Plan B Toys
- Industry: Toys
- Founded: 1999; 26 years ago
- Founders: Jay Borman Chris Borman Tony Simione
- Headquarters: Groveport, Ohio, U.S.
- Website: www.planbtoys.com

= Plan B Toys =

American toy company

Plan B Toys Ltd. is a Groveport, Ohio–based toy company, founded in 1999 by Jay Borman, Chris Borman, and Tony Simione, former employees of ReSaurus Company, who founded it with the intention of freely creating new ideas and properties without corporate boundaries.

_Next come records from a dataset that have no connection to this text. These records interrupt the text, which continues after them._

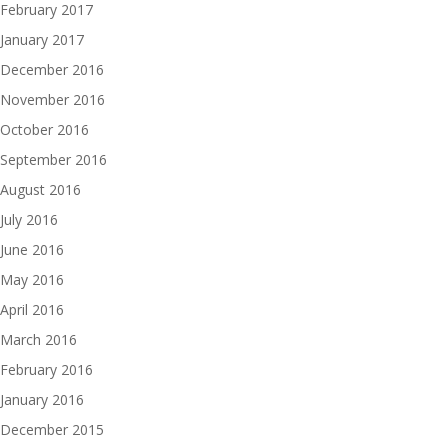
February 2017
January 2017
December 2016
November 2016
October 2016
September 2016
August 2016
July 2016
June 2016
May 2016
April 2016
March 2016
February 2016
January 2016
December 2015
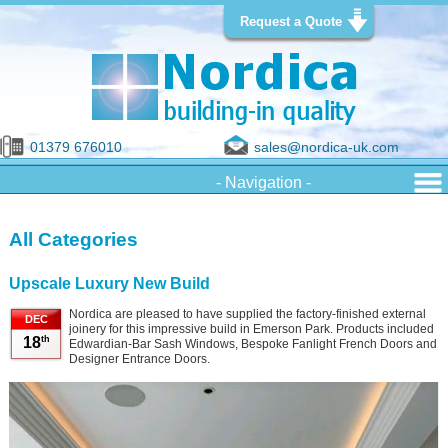
Request a Quote
01379 676010
sales@nordica-uk.com
All Categories
Upscale Luxury New Build
Nordica are pleased to have supplied the factory-finished external
DEC
joinery for this impressive build in Emerson Park. Products included
th
18
Edwardian-Bar Sash Windows, Bespoke Fanlight French Doors and
Designer Entrance Doors.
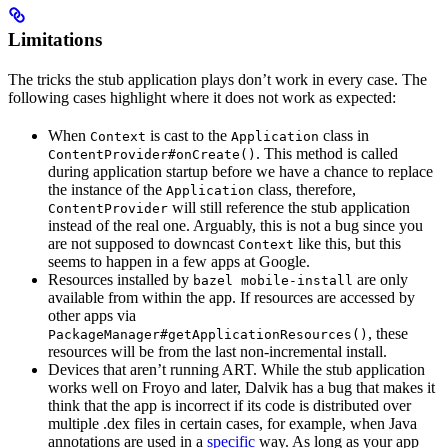
Limitations
The tricks the stub application plays don’t work in every case. The
following cases highlight where it does not work as expected:
When
is cast to the
class in
Context
Application
. This method is called
ContentProvider#onCreate()
during application startup before we have a chance to replace
the instance of the
class, therefore,
Application
will still reference the stub application
ContentProvider
instead of the real one. Arguably, this is not a bug since you
are not supposed to downcast
like this, but this
Context
seems to happen in a few apps at Google.
Resources installed by
are only
bazel mobile-install
available from within the app. If resources are accessed by
other apps via
, these
PackageManager#getApplicationResources()
resources will be from the last non-incremental install.
Devices that aren’t running ART. While the stub application
works well on Froyo and later, Dalvik has a bug that makes it
think that the app is incorrect if its code is distributed over
multiple .dex files in certain cases, for example, when Java
annotations are used in a
specific
way. As long as your app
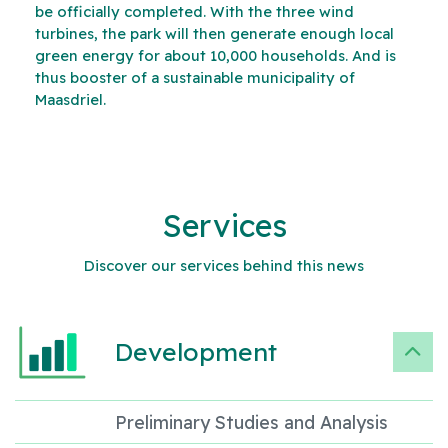
be officially completed. With the three wind
turbines, the park will then generate enough local
green energy for about 10,000 households. And is
thus booster of a sustainable municipality of
Maasdriel.
Services
Discover our services behind this news
Development
Preliminary Studies and Analysis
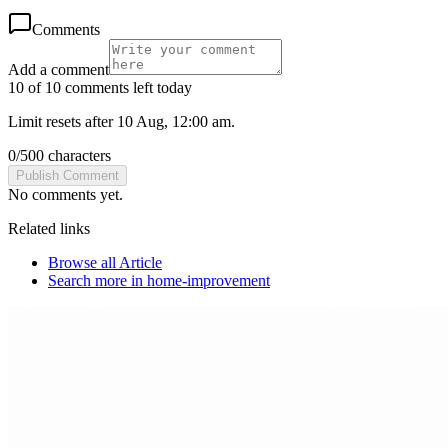
Comments
Add a comment
10 of 10 comments left today
Limit resets after 10 Aug, 12:00 am.
0
/
500
characters
Publish Comment
No comments yet.
Related links
Browse all
Article
Search more in
home-improvement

Plan B Toys has operated for the past few years as a development house. During that time, Plan-B has developed product for a variety of toy manufacturers, including ReSaurus, Palisades Toys, WizKids, Diamond Comics, Parent Banc, and Cartoon Books. Plan B has been involved with the development of product for many successful licenses including Muppets, Street Fighter, Resident Evil, Mage Knight, Crash Bandicoot, Call of Duty, Sonic the Hedgehog, Star Wars and many others. In 2006, Plan B planned to release additional licensed products. Products are in development for Jim Henson's The Dark Crystal and Labyrinth films. They are also developing new World War II figures. New paratroopers and other figures will be available in a new deluxe format.

==Nazi controversy==
In October 2004, a Plan B Toys action figure depicting a Totenkopf Panzer division officer, licensed from the video game Call of Duty, came under fire. A Canadian customer complained that the figure glorified the Nazi party and demanded that the figure be removed from store shelves. A representative for Plan B explained that the figure was intended to be a faithful reproduction of a historical figure and a video game character, and was in no way intended to support any political idea or ideology. Regardless, the company agreed to recall the figures.